I gave him another double handful of water, which left Tarani and me with barely a day’s ration. She didn’t object. She came up to us after Keeshah had lain down, while I finished combing the exposed side.

“He is weary,” she said. “Will he let me help?”

I asked Keeshah. *
Will you let Tarani help you sleep deeply?
*

*
Yes,*
he replied, lifting his head to look at Tarani.
*Grateful*

I nodded, and stepped away as Tarani took my place beside Keeshah. The sha’um pressed the side of his face against Tarani’s hand, then lay his head on the ground and closed his eyes. Tarani settled herself in a kneeling position. Her hands stroked the big cat, and her voice rose and fell in a gentle, tuneless hum. I felt myself following the sound of it, letting it carry my thoughts into a soothing pattern which slowed gradually… .

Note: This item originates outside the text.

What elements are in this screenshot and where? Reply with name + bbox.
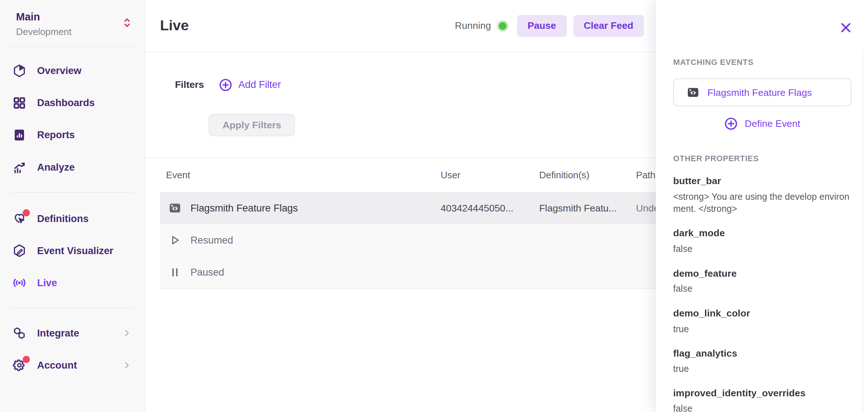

I had to move away from them before I also fell into the deep, healing sleep Tarani’s hypnotic power could engender. When Keeshah was out, Tarani joined me and we stretched out among some bushes.

“It is not like Keeshah to overtire himself,” Tarani said. “He must be very eager to reach Yayshah.” She must have felt me tense up, because she asked: “What is wrong?”

“I’ve been pushing him,” I admitted. “Without meaning to—but pushing him, just the same.”

I didn’t need to do any more explaining than that. Tarani had been throne to point out to Thymas and me that she could read our true feelings through the actions of our sha’um. She was quiet for a long time.

“We have had a moment for ourselves,” she said at last. “But I have felt it myself—the need to be active again, to continue with this task that has been so strangely set for us.” She touched the hilt of the King’s sword. “I must take this to Eddarta, as soon as Yayshah and the cubs can make the trip.”

“Have you any idea when that will be?” I asked, perhaps a little too sharply.

“Has Yayshah not endured enough hardship for our sakes?” she said. “Displaced from the Valley, deprived of a den, and forced to travel throughout her pregnancy? I will not ask her to move again until she assures me she is willing.”

I bit back another sharp remark and tried to understand her feelings. “I don’t mean to push you, love,” I said. “It’s only that I have been thinking of the vineh. Because the Council controlled them and bred them for city workers, there are many more of them close to Raithskar than a natural colony would have produced. Free of the Ra’ira’s control, they’re reverting to their wild state. You remember what they were like outside of Sulis.”

She nodded and shuddered slightly. Two sha’um and three people against twenty disagreeable, adult male vineh. We had won—barely. Thymas and Ronar, his sha’um, already weakened, had taken the worst damage and had been quite some time recovering, even with the help of Tarani’s healing sleep.

“These aren’t quite that bad—they’re out of the habit of being nasty. The ones we ran into on the way out of town were easier to deal with than the Sulis group. But it won’t take much time before they’re a real threat to the safety of the people in and around Raithskar.”

“I understand that you feel a loyalty to your people,” Tarani said.

Something in her tone made me say, “They are your people now, too.”

“I have no
people
in that sense,” she said. “Volitar trained me to a life view that allows me nothing in common with Zefra and Indomel, my true family—for which I can only be grateful. Knowledge of my heritage and this present task prevents me from accepting the comfort of Thanasset’s home as my own. I have you, and Yayshah, and now this sword.”